→ WHAT IS REQUIRED
Find all lines below containing the string "odcinku" and return them.

##########

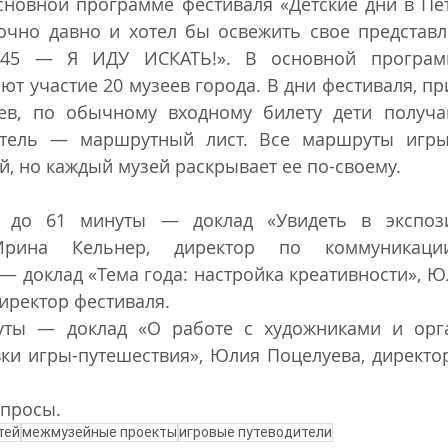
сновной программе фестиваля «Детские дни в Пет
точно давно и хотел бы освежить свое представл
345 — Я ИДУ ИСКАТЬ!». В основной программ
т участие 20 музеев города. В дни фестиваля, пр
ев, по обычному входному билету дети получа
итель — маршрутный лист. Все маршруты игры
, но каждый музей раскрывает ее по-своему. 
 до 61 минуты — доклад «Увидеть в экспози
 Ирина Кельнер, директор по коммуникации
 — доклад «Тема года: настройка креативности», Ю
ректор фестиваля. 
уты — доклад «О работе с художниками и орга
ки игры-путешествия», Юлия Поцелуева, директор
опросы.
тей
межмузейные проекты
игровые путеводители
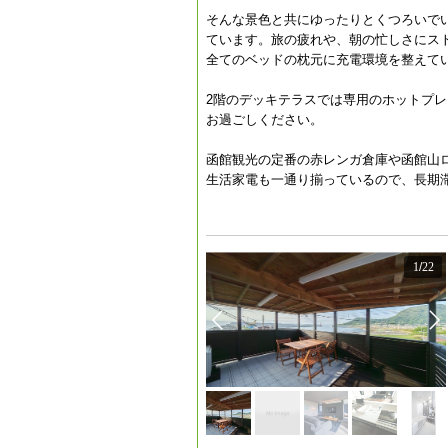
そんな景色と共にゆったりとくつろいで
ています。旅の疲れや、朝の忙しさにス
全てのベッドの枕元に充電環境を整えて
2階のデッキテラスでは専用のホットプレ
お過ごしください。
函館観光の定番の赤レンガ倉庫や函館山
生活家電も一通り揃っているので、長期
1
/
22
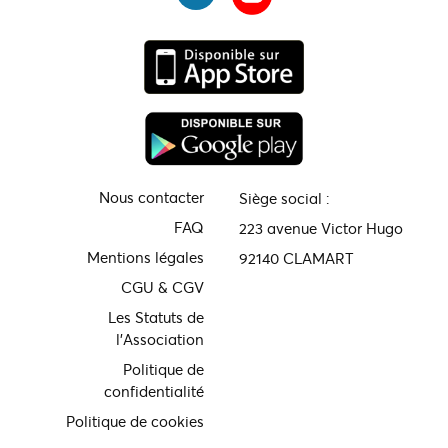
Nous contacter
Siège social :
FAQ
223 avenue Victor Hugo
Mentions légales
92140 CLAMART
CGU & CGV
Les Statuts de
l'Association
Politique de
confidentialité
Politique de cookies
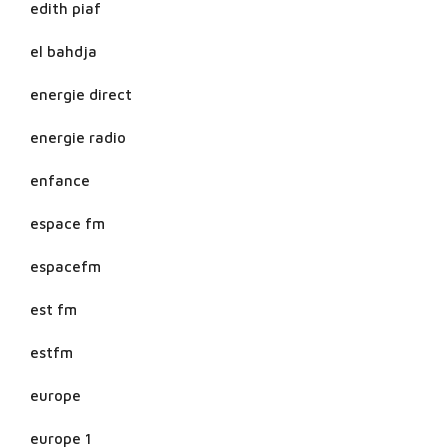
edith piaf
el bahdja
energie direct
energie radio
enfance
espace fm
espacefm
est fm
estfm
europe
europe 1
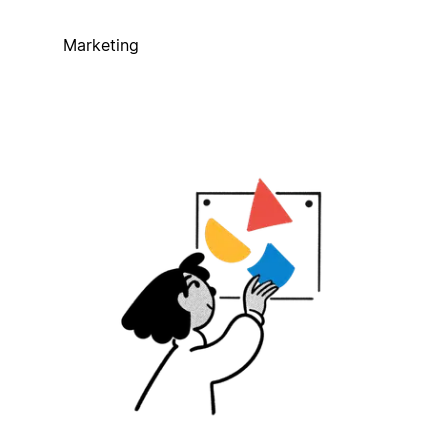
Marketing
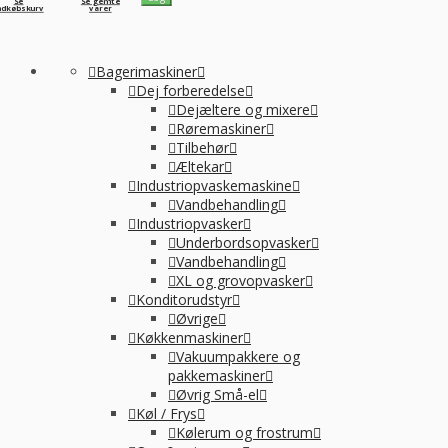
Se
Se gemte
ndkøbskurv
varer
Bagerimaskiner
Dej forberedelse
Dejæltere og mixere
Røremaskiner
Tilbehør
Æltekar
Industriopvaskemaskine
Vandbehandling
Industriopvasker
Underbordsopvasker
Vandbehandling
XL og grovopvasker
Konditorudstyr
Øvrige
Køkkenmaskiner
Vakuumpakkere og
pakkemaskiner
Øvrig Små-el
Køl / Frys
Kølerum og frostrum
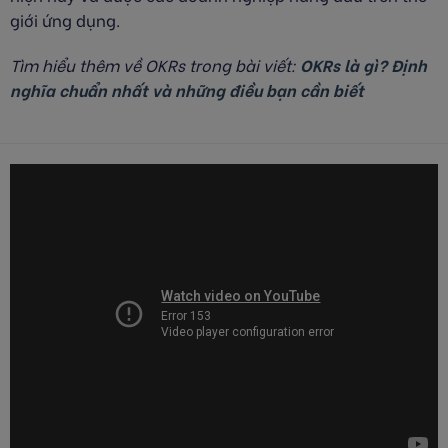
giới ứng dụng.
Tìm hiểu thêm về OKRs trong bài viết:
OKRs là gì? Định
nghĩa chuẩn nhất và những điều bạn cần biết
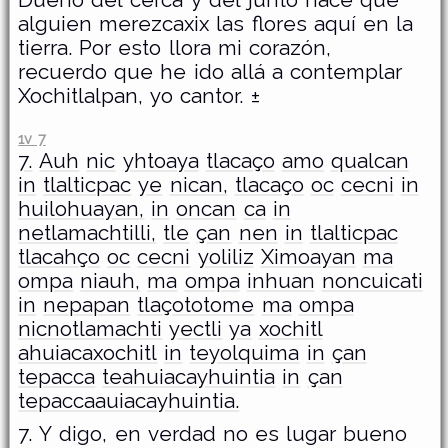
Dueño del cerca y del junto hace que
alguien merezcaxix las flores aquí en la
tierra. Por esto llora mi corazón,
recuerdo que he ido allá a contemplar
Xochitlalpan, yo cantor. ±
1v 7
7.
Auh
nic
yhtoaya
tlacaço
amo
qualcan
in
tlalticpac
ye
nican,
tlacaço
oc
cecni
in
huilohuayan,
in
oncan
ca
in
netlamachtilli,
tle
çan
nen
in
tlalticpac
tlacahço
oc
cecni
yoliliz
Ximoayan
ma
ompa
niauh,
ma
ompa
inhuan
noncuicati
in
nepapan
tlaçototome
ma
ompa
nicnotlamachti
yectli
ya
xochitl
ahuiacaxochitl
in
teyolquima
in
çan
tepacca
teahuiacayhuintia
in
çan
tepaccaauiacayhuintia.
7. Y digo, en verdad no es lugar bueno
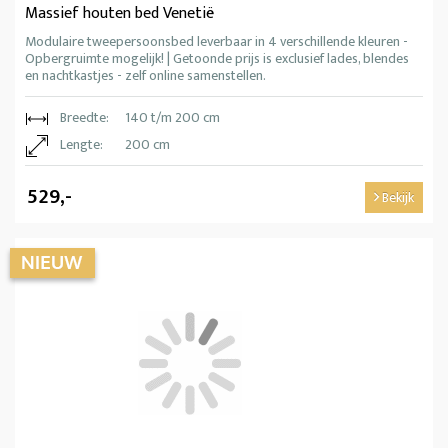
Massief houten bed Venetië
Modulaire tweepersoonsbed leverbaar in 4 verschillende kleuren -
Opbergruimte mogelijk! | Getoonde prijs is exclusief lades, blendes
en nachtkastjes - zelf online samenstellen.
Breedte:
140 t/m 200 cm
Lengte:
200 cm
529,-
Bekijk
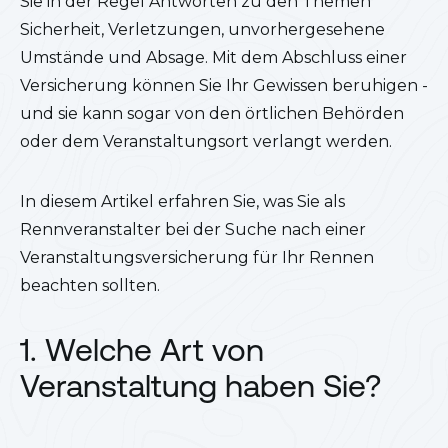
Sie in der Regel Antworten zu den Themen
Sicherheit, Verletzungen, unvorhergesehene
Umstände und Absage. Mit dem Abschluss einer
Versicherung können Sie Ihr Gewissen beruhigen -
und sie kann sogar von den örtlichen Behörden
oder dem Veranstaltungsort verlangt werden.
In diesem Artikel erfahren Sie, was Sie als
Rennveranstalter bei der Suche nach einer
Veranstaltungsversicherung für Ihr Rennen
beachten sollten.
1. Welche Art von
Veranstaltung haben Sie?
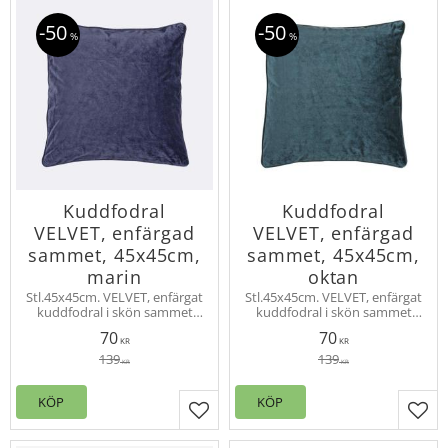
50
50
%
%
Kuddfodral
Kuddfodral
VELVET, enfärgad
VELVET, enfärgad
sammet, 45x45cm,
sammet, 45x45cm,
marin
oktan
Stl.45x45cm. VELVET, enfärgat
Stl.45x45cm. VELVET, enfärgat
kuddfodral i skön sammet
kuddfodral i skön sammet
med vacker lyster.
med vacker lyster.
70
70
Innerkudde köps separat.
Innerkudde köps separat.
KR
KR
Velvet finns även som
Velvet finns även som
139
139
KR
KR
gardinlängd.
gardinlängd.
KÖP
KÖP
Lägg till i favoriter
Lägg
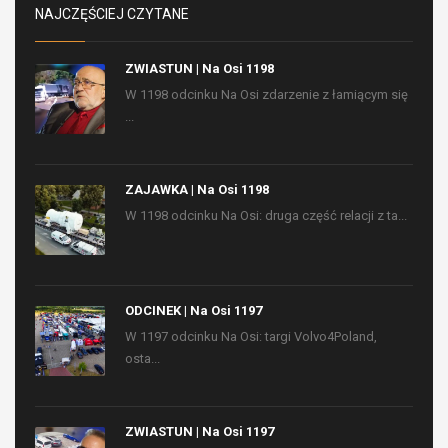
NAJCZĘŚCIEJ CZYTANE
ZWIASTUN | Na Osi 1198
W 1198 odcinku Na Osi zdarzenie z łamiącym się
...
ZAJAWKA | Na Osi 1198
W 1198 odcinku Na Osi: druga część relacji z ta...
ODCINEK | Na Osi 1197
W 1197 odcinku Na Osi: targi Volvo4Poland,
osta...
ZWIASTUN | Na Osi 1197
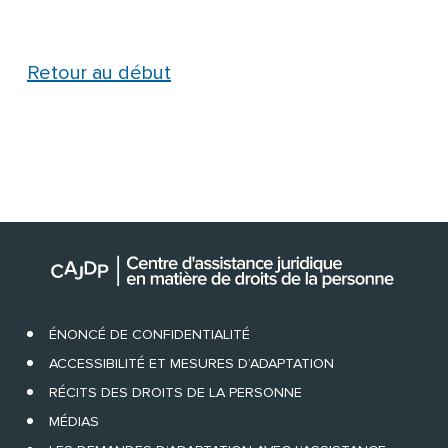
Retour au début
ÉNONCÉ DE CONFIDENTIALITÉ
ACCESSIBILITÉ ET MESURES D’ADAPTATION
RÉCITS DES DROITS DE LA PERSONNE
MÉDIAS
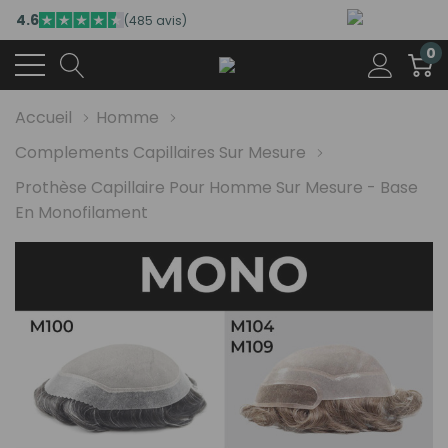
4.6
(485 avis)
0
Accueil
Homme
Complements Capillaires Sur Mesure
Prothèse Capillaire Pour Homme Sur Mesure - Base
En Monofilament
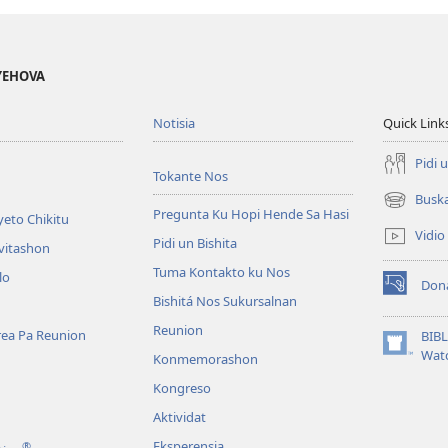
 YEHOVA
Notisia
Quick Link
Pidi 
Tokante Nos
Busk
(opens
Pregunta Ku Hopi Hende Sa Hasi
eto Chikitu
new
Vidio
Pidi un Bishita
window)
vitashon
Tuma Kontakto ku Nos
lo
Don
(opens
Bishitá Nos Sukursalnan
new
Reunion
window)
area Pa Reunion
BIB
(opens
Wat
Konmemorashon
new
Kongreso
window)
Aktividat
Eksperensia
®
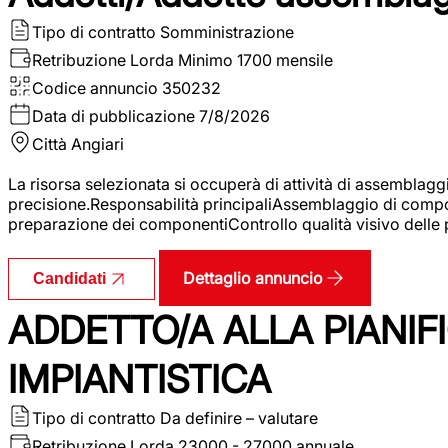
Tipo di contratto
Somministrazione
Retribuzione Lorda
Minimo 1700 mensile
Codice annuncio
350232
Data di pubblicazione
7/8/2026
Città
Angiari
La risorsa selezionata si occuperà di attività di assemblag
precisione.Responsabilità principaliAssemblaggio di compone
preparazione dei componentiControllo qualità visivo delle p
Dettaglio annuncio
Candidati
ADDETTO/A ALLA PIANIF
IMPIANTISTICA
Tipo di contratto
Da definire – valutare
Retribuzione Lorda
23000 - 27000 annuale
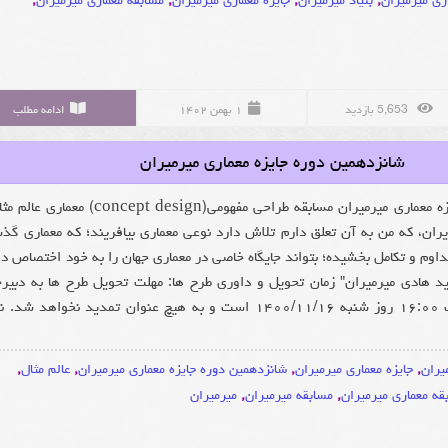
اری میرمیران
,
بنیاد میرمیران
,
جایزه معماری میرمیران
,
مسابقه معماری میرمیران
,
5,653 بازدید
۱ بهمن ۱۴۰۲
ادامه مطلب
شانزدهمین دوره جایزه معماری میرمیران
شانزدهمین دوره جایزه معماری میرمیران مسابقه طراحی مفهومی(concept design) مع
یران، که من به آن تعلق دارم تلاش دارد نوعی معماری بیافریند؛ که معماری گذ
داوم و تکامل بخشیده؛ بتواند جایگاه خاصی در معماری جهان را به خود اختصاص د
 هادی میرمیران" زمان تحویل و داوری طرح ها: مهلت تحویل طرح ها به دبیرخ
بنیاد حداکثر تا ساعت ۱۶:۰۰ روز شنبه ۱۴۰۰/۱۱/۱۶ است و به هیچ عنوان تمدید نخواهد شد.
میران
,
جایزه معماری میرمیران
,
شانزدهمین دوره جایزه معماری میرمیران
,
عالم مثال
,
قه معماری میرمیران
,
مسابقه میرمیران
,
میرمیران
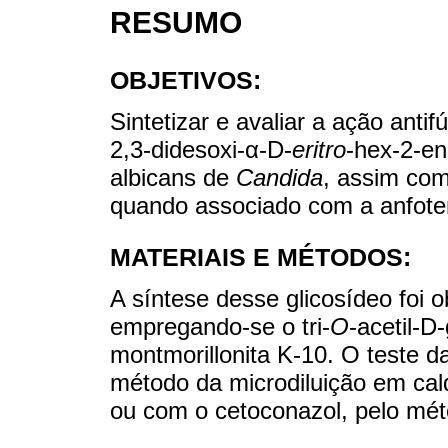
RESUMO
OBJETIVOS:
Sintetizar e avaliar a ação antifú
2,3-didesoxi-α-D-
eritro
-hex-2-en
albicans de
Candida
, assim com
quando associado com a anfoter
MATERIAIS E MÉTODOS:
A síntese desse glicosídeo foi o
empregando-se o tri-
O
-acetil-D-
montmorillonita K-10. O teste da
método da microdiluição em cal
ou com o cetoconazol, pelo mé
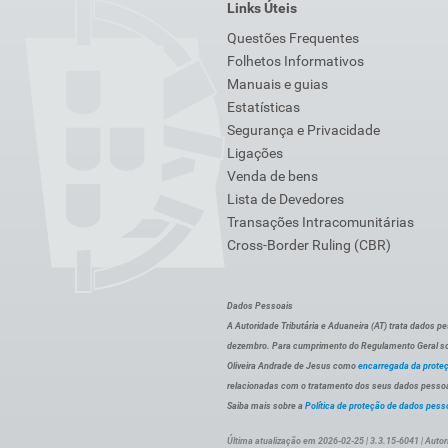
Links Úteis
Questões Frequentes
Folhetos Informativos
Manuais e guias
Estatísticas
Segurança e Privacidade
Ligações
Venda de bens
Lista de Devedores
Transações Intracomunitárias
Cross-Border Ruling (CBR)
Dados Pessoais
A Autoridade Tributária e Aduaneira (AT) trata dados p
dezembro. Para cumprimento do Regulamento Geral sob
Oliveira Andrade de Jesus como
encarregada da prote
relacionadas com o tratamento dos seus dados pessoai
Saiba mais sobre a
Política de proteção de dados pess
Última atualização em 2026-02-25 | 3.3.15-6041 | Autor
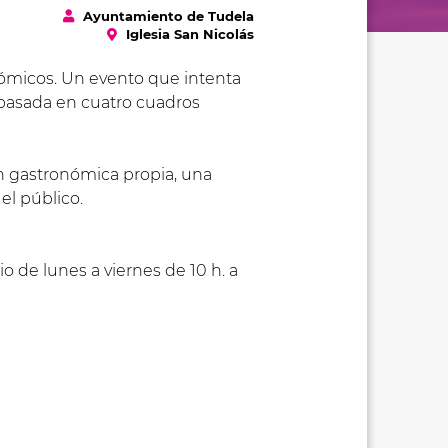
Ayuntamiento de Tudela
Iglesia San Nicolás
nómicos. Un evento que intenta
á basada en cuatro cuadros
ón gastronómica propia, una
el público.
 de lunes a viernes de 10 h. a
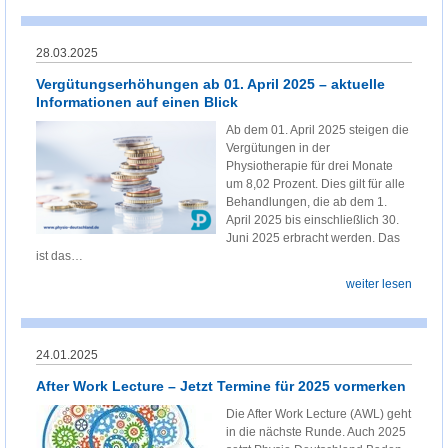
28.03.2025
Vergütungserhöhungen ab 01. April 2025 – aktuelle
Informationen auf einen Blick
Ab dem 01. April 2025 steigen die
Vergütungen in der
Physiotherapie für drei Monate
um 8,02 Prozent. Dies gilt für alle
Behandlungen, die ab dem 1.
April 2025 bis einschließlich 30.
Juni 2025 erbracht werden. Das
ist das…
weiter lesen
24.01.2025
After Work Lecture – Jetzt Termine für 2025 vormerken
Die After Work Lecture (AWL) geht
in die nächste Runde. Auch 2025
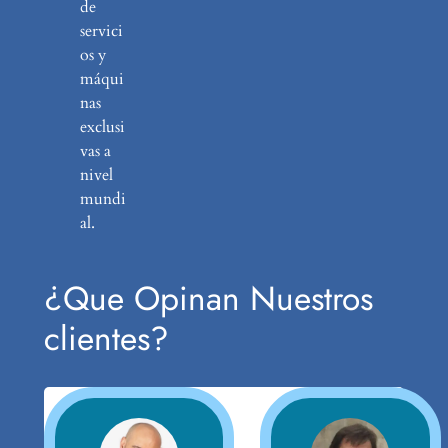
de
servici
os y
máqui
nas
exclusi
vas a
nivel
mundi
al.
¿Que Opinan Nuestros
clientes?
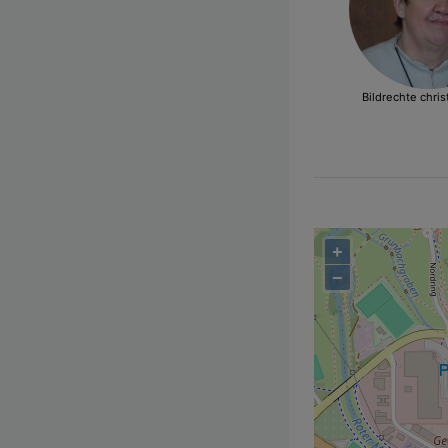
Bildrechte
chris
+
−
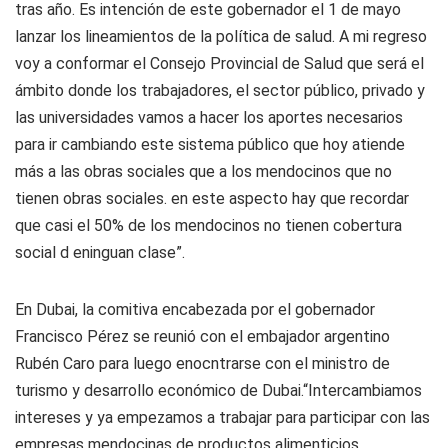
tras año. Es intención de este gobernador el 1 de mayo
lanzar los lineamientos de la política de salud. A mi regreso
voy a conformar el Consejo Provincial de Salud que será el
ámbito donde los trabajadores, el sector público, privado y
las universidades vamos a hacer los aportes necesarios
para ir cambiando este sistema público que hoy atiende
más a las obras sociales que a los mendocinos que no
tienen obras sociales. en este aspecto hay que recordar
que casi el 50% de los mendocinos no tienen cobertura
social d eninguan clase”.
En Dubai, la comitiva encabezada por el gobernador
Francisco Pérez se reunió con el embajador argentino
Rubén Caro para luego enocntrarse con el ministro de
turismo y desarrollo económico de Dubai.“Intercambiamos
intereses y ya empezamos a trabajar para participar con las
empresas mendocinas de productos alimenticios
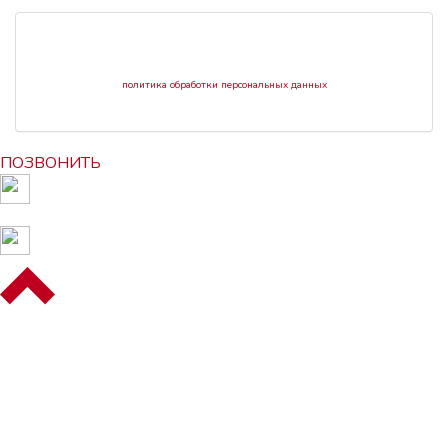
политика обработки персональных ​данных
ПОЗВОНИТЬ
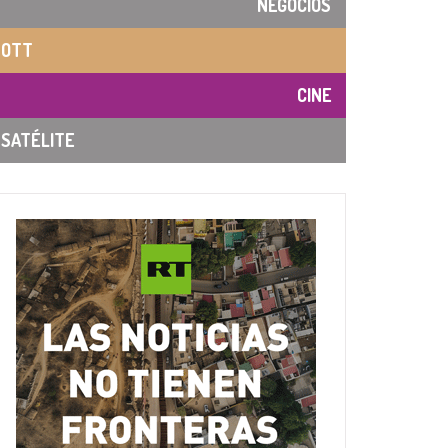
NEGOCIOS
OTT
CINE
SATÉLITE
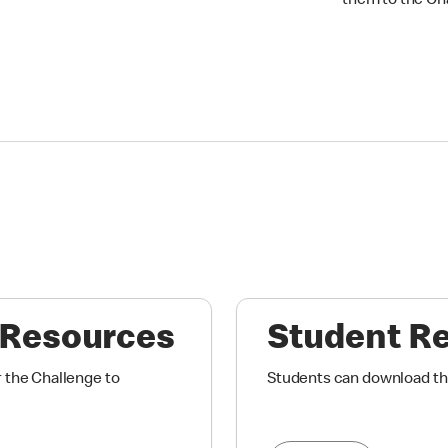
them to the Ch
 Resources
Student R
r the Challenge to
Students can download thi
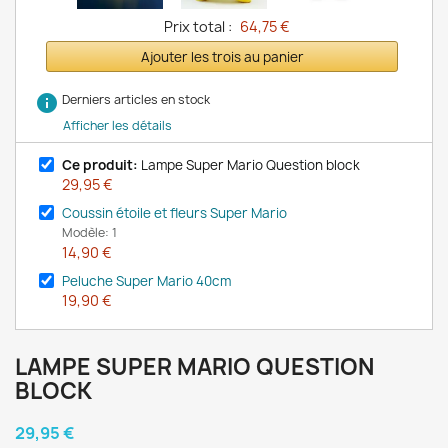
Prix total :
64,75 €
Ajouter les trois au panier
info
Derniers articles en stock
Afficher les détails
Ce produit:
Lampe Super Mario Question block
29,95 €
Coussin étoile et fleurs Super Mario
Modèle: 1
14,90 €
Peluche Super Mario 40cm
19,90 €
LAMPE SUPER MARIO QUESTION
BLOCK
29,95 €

##########

→ RESULT OF THE TASK
W 1198 odcinku Na Osi zdarzenie z łamiącym się
W 1198 odcinku Na Osi: druga część relacji z ta...
W 1197 odcinku Na Osi: targi Volvo4Poland,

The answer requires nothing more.